Alhikam 107 (Buku Kedua)

“Tafakkur adalah petualangan hati di medan ciptaan Allah.”
--Ibnu Atha’illah al-Iskandari--

Tafakkur adalah perjalanan hati di ranah kemakhlukan atau di medan makhluk dan ciptaan Allah, berupa langit, bumi, dan seluruh isinya. Dengan kata lain, tafakkur adalah perjalanan hati di tengah berbagai jenis makhluk dan ciptaan Allah untuk menghasilkan ilmu pengetahuan dan pelajaran serta tanda-tanda yang menghantarkan kepada makrifat Allah dan mengenali sifat-sifat kesempurnaan dan keindahan-Nya. Jika hati bertafakkur tentang wujud makhluk, ia akan dituntun kepada wujud Sang Pencipta. Inilah tafakkurnya orang-orang awam.
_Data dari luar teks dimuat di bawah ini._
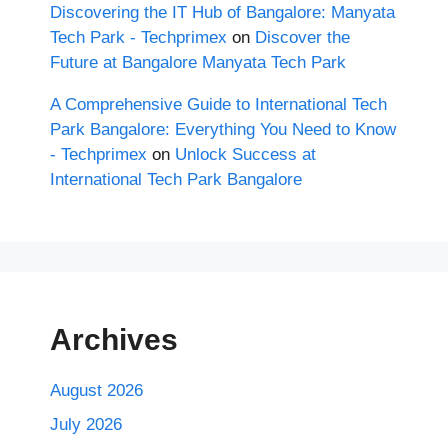
Discovering the IT Hub of Bangalore: Manyata
Tech Park - Techprimex
on
Discover the
Future at Bangalore Manyata Tech Park
A Comprehensive Guide to International Tech
Park Bangalore: Everything You Need to Know
- Techprimex
on
Unlock Success at
International Tech Park Bangalore
Archives
August 2026
July 2026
Jika hati bertafakkur tentang kebaikan dan buahnya – berupa pahala dan kedekatan dengan Yang MahaMulia – ia akan terdorong untuk melaksanakan kebaikan karena berharap mendapatkan pahala itu. Jika hati berpikir tentang keburukan dan buahnya – berupa azab – ia akan terdorong meninggalkan keburukan dan tidak mau mendekatinya. Inilah tafakkurnya orang-orang abid.
Apabila hati bertafakkur tentang kefanaan dan ketidakmampuan dunia untuk memenuhi semua keinginan, ia akan bertambah zuhud dan meninggalkannya. Inilah tafakkurnya para zahid.
Bila hati bertafakkur tentang nikmat dan karunia Allah, kecintaannya terhadap Sang Pemberi nikmat akan semakin besar. Inilah tafakkurnya orang-orang ‘arif.
Dalam bertafakkur, yang boleh dipikirkan hanyalah makhluk Allah, bukan dzat dan hakikat-Nya karena berpikir tentang dzat Allah dilarang. Rasulullah saw. bersabda, “Berpikirlah tentang ciptaan-Nya. Jangan berpikir tentang Khalik karena kalian takkan sanggup memperkirakan-Nya.